Edit: This is by no means the end-all, be-all and is only the results of one engine and one test-case. I fully expected the results to be the other way around (function-based iteration being slower), but it is interesting to see how certain browsers have made optimizations (which may or may not be specifically aimed at this style of JavaScript) so that the opposite is true.
The fastest possible way to iterate is to cut down on stuff you do within the loop. Bring stuff out of the iteration and minimise lookups/increments within the loop, e.g.
var i = arr.length;
while (i--) {
console.log("Item no "+i+" is "+arr[i]);
}
NB! By testing on the latest Safari (with WebKit nightly), Chrome and Firefox, you'll find that it really doesn't matter which kind of the loop you're choosing if it's not for each or for in (or even worse, any derived functions built upon them).

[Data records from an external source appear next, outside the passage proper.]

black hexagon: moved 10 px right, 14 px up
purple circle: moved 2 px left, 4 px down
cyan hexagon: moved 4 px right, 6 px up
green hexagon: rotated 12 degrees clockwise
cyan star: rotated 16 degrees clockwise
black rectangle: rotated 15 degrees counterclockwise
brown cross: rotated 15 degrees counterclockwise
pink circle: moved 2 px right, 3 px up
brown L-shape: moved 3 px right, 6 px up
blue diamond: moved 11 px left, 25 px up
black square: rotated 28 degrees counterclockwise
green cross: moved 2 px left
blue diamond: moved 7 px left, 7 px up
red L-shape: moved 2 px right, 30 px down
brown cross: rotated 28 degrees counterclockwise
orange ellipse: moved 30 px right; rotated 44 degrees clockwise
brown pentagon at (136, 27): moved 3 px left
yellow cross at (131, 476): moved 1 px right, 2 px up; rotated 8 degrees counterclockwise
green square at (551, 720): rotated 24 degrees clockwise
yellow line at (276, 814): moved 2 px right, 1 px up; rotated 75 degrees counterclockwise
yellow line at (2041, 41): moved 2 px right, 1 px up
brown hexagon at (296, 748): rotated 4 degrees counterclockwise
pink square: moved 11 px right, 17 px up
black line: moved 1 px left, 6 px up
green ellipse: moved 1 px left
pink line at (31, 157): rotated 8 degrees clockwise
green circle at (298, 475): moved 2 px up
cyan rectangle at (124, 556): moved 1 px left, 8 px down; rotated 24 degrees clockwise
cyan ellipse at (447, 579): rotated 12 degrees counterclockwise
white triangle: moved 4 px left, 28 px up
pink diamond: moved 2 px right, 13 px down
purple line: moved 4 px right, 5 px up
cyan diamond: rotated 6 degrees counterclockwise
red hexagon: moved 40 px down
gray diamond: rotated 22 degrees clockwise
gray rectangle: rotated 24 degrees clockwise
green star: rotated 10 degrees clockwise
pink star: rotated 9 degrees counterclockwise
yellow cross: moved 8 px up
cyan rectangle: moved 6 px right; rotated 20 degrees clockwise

Also, what turns out, is that the following for loop is very slightly even faster than the above option:
var l = arr.length;
for (var i=l; i--;) {
console.log("Item no "+i+" is "+arr[i]);
}
If the order of looping doesn't matter, the following should be fastest as you only need a single local variable; also, decrementing the counter and bounds-checking are done with a single statement:
var i = foo.length;
if(i) do { // check for i != 0
// do stuff with `foo[i]`
} while(--i);
What I normally use is the following:
for(var i = foo.length; i--; ) {
// do stuff with `foo[i]`
}
It's potentially slower than the previous version (post- vs pre-decrement, for vs while), but more readable.